Pilot: An Operating System for a Personal Computer
Q: How do the requirements of the Pilot operating system differ from the systems we have read about so far, and how does the design of Pilot reflect those differences?
Why?
- Single user
- Defensive protection
- Resources - not on fairness
- Network
Feature of Mesa language
- Object oriented (Pointer not exist)
- Single address space (No H/W protection)
- Strong type check
Hints
- Memory mapped file, pages used, can be moved
- OS trust the app hints
- No incentive for lying
Virtual memory
Virtual memory -> Space
Space.Create
- Space is servering as the unit of allocation.

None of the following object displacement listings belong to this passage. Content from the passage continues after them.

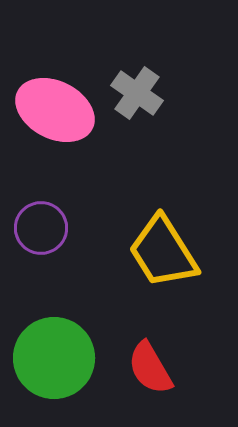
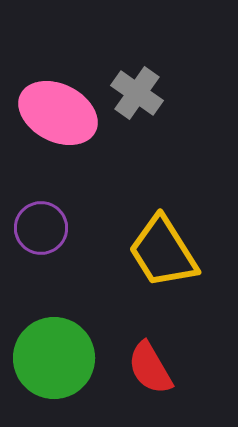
pink ellipse: moved 3 px right, 3 px down
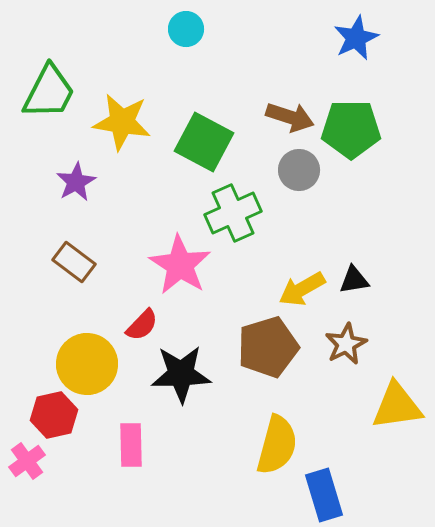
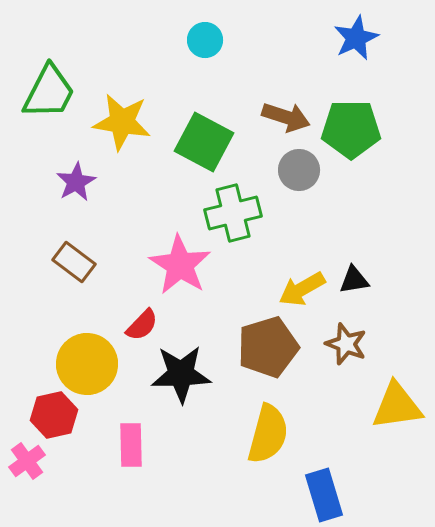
cyan circle: moved 19 px right, 11 px down
brown arrow: moved 4 px left
green cross: rotated 10 degrees clockwise
brown star: rotated 24 degrees counterclockwise
yellow semicircle: moved 9 px left, 11 px up
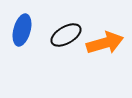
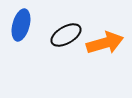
blue ellipse: moved 1 px left, 5 px up
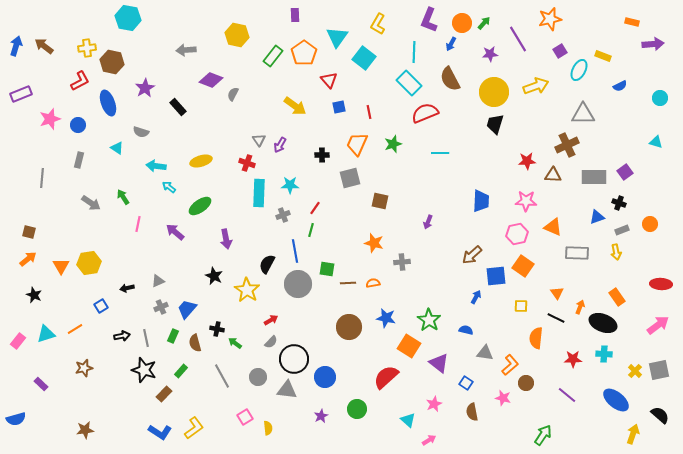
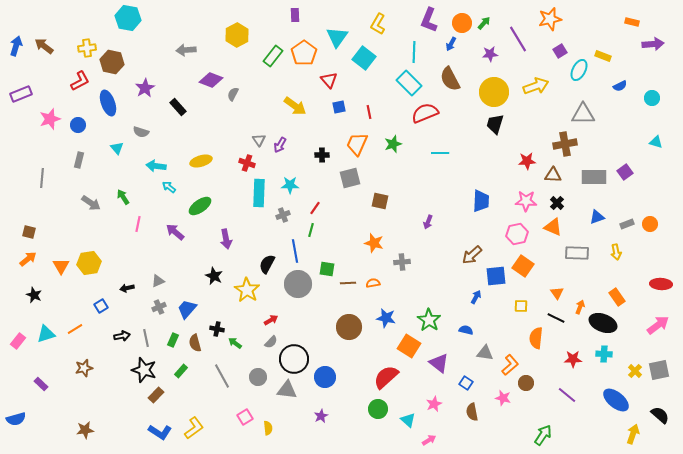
yellow hexagon at (237, 35): rotated 20 degrees clockwise
cyan circle at (660, 98): moved 8 px left
brown cross at (567, 145): moved 2 px left, 1 px up; rotated 15 degrees clockwise
cyan triangle at (117, 148): rotated 16 degrees clockwise
black cross at (619, 203): moved 62 px left; rotated 24 degrees clockwise
gray rectangle at (622, 230): moved 5 px right, 6 px up
gray cross at (161, 307): moved 2 px left
green rectangle at (173, 336): moved 4 px down
brown rectangle at (164, 394): moved 8 px left, 1 px down
green circle at (357, 409): moved 21 px right
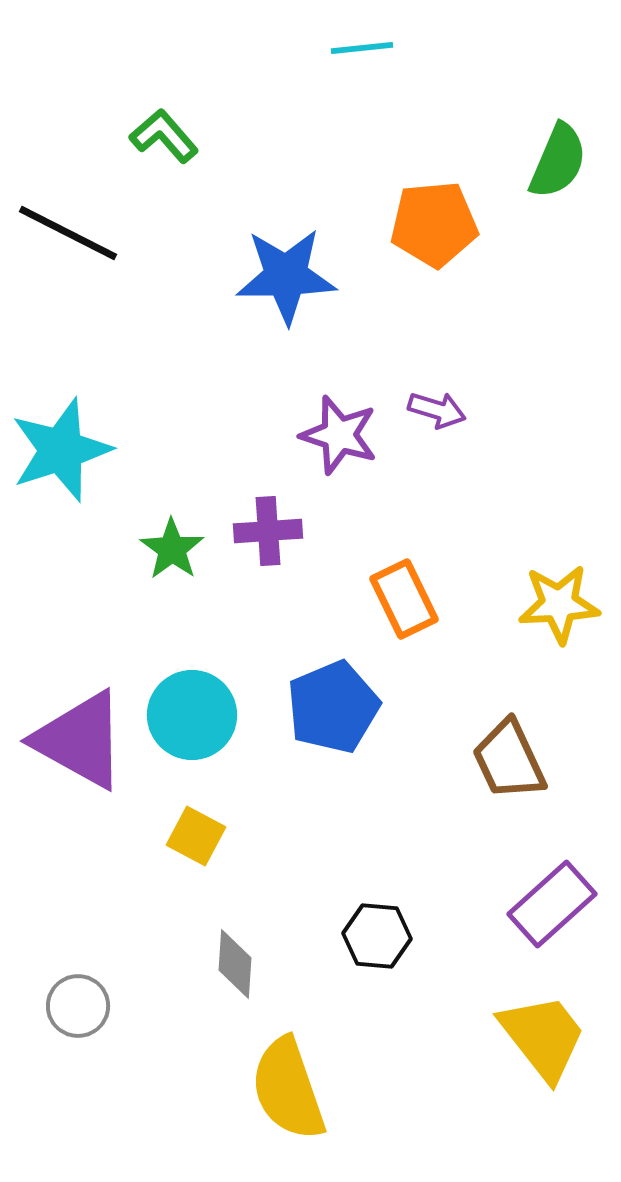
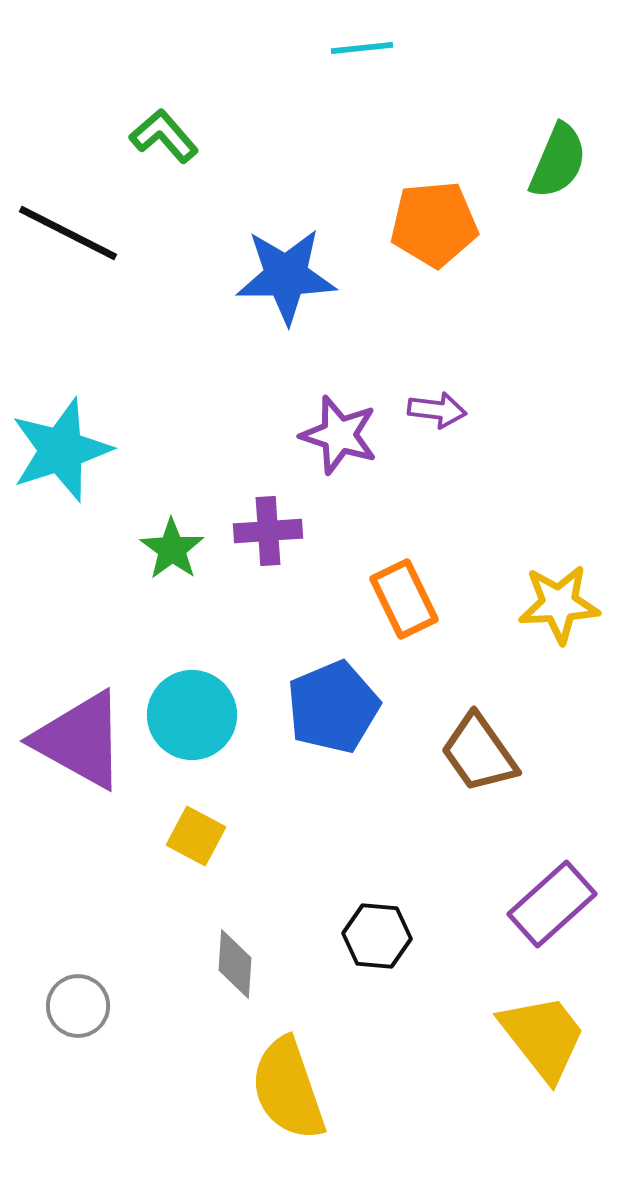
purple arrow: rotated 10 degrees counterclockwise
brown trapezoid: moved 30 px left, 7 px up; rotated 10 degrees counterclockwise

- Space can be created as nest.
Space.Map
- Virtual memory is the only access path to the contents of files, and files are the only backing store for virtual memory.
Swapping
- The swapping between primary memory and backing store is performed in the units of spaces.
- The swapping stategy followed is to swap in the lowest (i.e., smallest) space containing the page.
Space.Activate
as a hint to be swapped in asap.Space.Deactivate
is the inverse operation.
Advantage of all files memory mapped
- Decouple read / write and paging
- Reuse virtual memory functionality
- Stream I/O on top
Kernel / Manager
Kernel -> Mechanism
Manager -> Policy
Kernel: Memory page out, page in.
Manager: Decides which page to page out.